October 24, 2008

Alan Greenspan in 2005

Let's take a fond look back at one of Alan Greenspan's greatest hits:

Remarks by Chairman Alan Greenspan
Consumer Finance
At the Federal Reserve System's Fourth Annual Community Affairs Research Conference, Washington, D.C.
April 8, 2005 [i.e., during the heart of the Housing Bubble]

It is a pleasure to be here today as you conclude your discussions about our dynamic consumer finance market. Our nation's vibrant [chain-yanking ahoy!] financial services industry is remarkable in many respects, with myriad providers offering consumers a broad range of transaction and credit options. The industry is central to the functioning of our robust consumer sector. Therefore, it is essential that policymakers, regulators, bankers, researchers, and consumer groups remain fully engaged in monitoring developments in the consumer finance market and continually seek to better understand the strengths and weaknesses of the financial services industry, including how well it serves lower-income and underserved consumers. ["Underserved" is a euphemism for minority.]

Evolution of the Consumer Finance Market

A brief look back at the evolution of the consumer finance market reveals that the financial services industry has long been competitive, innovative, and resilient. Especially in the past decade, technological advances have resulted in increased efficiency and scale within the financial services industry. Innovation has brought about a multitude of new products, such as subprime loans and niche credit programs for immigrants. ...

... For example, information processing technology has enabled creditors to achieve significant efficiencies in collecting and assimilating the data necessary to evaluate risk and make corresponding decisions about credit pricing.

With these advances in technology, lenders have taken advantage of credit-scoring models and other techniques for efficiently extending credit to a broader spectrum of consumers. The widespread adoption of these models has reduced the costs of evaluating the creditworthiness of borrowers, and in competitive markets cost reductions tend to be passed through to borrowers. Where once more-marginal applicants would simply have been denied credit, lenders are now able to quite efficiently judge the risk posed by individual applicants and to price that risk appropriately. These improvements have led to rapid growth in subprime mortgage lending; indeed, today subprime mortgages account for roughly 10 percent of the number of all mortgages outstanding, up from just 1 or 2 percent in the early 1990s.

For some consumers, however, this reliance on technology has been disconcerting. Credit-scoring models are complex algorithms designed to predict risk. Consumer advocates have raised concerns about the transparency and completeness of the information fit to the algorithm, as well as the rigidity of the types of data used to render credit decisions. Consumer advocates contend that the lack of flexibility in the models can result in the exclusion of some consumers, such as those with little or no credit history, or misrepresentation of the risk that they pose.

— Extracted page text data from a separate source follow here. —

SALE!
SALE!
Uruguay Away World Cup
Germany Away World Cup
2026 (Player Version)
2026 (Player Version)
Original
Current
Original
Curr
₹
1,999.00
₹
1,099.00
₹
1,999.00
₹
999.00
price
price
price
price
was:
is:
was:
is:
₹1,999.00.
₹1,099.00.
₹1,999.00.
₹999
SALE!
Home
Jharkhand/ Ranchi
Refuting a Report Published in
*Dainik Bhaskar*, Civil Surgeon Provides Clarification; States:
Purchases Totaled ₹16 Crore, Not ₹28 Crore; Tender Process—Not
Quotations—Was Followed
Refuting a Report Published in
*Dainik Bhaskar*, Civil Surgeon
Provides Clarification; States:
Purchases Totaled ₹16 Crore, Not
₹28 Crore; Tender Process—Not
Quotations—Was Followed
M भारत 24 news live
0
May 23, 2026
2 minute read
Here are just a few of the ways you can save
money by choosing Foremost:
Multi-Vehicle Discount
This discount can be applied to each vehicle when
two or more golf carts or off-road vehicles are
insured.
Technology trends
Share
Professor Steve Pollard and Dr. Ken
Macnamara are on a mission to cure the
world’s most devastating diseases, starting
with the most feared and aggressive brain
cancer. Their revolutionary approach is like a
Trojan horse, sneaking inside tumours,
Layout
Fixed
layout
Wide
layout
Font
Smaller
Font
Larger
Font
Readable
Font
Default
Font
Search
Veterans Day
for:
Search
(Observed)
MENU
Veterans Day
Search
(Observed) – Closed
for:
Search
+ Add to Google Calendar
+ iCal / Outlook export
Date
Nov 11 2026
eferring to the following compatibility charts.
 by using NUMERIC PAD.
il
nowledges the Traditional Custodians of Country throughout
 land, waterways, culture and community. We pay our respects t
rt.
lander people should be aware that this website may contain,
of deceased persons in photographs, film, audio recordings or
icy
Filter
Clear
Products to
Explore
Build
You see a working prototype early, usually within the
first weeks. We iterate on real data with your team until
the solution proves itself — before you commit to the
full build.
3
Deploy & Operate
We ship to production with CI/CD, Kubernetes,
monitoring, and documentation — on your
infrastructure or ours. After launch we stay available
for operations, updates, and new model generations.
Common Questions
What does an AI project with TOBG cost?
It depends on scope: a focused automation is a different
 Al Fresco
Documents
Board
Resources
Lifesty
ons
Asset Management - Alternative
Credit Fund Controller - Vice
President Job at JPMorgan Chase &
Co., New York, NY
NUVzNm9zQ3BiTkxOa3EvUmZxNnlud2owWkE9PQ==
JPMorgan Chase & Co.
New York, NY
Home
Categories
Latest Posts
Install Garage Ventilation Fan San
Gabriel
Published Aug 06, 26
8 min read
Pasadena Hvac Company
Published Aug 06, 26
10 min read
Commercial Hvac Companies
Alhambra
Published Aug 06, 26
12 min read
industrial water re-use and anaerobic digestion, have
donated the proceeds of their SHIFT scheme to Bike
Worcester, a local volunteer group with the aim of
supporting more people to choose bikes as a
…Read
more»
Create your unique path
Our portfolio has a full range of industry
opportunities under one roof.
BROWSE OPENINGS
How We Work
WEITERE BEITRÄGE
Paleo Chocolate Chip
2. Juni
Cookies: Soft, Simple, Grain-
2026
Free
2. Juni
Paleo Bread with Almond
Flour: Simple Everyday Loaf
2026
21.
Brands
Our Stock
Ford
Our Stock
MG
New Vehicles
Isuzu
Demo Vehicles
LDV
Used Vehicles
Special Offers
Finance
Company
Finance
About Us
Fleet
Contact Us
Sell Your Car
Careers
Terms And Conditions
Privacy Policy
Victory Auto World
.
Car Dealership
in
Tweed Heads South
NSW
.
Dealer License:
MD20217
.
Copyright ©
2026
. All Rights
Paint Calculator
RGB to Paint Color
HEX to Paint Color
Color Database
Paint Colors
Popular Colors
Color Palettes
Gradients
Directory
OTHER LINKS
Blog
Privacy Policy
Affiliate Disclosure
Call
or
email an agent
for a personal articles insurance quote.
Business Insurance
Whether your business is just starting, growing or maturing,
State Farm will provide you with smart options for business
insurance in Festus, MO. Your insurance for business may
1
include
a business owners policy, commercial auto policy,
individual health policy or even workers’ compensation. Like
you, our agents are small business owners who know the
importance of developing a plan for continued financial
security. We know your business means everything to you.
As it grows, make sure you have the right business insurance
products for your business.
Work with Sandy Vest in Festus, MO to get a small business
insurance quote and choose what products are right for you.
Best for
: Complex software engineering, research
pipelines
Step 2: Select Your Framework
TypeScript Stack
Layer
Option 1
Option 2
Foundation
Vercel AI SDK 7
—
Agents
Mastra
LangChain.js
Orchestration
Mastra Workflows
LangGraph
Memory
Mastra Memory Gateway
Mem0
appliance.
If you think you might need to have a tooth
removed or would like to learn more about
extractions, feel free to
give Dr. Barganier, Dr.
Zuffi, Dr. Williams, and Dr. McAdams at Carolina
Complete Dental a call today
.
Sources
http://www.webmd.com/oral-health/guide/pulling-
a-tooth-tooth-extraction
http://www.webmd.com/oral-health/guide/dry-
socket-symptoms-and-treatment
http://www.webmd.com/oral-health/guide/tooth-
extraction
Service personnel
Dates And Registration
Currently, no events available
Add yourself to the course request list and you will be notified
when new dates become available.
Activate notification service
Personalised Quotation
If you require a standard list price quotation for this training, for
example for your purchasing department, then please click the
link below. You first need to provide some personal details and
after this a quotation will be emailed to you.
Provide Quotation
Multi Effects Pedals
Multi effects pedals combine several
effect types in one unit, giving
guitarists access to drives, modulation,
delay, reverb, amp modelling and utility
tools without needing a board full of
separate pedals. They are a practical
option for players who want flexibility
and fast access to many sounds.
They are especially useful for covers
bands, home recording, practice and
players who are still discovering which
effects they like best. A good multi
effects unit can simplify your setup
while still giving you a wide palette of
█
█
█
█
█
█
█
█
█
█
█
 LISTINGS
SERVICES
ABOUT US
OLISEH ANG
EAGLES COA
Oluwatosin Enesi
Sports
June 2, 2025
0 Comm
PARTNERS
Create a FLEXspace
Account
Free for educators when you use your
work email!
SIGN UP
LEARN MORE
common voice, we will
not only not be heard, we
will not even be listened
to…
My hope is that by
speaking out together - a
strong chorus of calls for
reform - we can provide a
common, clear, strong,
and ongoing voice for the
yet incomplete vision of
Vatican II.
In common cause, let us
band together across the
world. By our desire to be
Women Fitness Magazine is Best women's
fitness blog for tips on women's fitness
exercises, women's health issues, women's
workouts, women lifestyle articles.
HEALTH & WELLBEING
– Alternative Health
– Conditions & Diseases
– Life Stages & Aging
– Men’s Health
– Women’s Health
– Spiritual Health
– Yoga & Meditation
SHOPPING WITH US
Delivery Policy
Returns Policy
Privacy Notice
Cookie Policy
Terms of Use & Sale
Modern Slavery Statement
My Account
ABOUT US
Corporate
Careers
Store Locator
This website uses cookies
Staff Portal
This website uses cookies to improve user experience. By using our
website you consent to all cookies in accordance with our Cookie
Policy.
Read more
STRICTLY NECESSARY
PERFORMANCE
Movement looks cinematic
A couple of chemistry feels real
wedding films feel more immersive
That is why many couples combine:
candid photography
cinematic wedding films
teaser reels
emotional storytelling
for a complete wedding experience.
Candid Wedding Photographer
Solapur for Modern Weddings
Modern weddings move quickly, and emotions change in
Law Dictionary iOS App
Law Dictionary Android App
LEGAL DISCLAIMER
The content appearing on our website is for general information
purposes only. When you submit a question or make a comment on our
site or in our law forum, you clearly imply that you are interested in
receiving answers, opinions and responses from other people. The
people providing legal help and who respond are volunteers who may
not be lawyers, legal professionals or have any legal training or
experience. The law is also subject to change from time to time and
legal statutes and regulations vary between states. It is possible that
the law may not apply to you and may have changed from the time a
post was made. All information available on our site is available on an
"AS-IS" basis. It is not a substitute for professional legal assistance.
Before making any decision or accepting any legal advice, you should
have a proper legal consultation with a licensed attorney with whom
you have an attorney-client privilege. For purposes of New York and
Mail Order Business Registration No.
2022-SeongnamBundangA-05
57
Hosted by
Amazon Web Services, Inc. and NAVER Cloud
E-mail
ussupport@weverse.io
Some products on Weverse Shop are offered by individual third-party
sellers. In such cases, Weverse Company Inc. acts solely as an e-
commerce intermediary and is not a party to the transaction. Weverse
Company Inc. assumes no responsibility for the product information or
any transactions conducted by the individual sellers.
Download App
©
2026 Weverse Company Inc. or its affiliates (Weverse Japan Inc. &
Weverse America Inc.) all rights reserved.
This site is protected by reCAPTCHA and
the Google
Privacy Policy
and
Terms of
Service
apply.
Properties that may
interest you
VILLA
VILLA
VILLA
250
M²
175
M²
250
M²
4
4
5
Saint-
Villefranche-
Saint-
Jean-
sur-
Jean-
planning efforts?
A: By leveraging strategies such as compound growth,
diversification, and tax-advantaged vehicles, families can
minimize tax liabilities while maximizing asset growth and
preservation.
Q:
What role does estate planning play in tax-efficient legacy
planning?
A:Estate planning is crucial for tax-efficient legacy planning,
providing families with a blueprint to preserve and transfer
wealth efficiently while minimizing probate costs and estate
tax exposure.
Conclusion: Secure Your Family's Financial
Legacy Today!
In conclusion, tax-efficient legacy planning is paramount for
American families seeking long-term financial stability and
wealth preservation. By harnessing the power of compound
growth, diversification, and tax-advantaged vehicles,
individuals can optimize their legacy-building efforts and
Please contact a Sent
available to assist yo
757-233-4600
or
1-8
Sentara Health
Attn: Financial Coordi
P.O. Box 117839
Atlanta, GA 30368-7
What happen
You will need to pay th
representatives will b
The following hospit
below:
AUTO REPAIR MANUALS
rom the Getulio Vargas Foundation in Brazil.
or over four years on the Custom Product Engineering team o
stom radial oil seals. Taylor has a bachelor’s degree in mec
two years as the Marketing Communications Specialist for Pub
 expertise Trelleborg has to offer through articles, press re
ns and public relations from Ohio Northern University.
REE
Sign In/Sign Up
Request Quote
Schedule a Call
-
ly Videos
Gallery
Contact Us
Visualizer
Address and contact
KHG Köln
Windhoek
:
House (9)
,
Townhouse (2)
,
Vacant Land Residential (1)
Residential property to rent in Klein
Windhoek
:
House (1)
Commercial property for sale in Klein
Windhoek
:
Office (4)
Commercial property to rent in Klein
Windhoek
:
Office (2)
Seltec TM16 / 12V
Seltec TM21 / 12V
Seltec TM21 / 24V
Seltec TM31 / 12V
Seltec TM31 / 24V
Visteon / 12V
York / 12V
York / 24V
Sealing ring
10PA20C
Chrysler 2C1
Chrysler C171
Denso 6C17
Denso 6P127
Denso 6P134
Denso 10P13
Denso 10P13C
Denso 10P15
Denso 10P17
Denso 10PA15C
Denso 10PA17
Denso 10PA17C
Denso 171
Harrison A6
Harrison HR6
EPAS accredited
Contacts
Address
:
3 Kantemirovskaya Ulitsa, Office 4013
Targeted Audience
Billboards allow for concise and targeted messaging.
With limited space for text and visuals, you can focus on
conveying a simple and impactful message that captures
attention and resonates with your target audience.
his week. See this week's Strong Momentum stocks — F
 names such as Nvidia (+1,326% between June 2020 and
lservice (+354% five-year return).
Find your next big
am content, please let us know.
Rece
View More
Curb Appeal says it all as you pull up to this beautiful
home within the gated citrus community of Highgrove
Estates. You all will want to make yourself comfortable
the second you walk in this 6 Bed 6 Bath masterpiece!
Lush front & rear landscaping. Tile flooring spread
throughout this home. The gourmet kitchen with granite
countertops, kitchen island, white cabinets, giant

To address these concerns, some firms have worked to customize credit-scoring systems to include new data and to revalue the weight of the variables employed. Also, new organizations have emerged, developing new systems for collecting alternative data, such as rent payments and other recurring payments that will enable creditors to evaluate creditworthiness of consumers who lack experience with credit. [In other words, lower credit standards.]

Improved access to credit for consumers, and especially these more-recent developments, has had significant benefits. Unquestionably, innovation and deregulation have vastly expanded credit availability to virtually all income classes. Access to credit has enabled families to purchase homes, deal with emergencies, and obtain goods and services. Home ownership is at a record high, and the number of home mortgage loans to low- and moderate-income and minority families has risen rapidly over the past five years. Credit cards and installment loans are also available to the vast majority of households.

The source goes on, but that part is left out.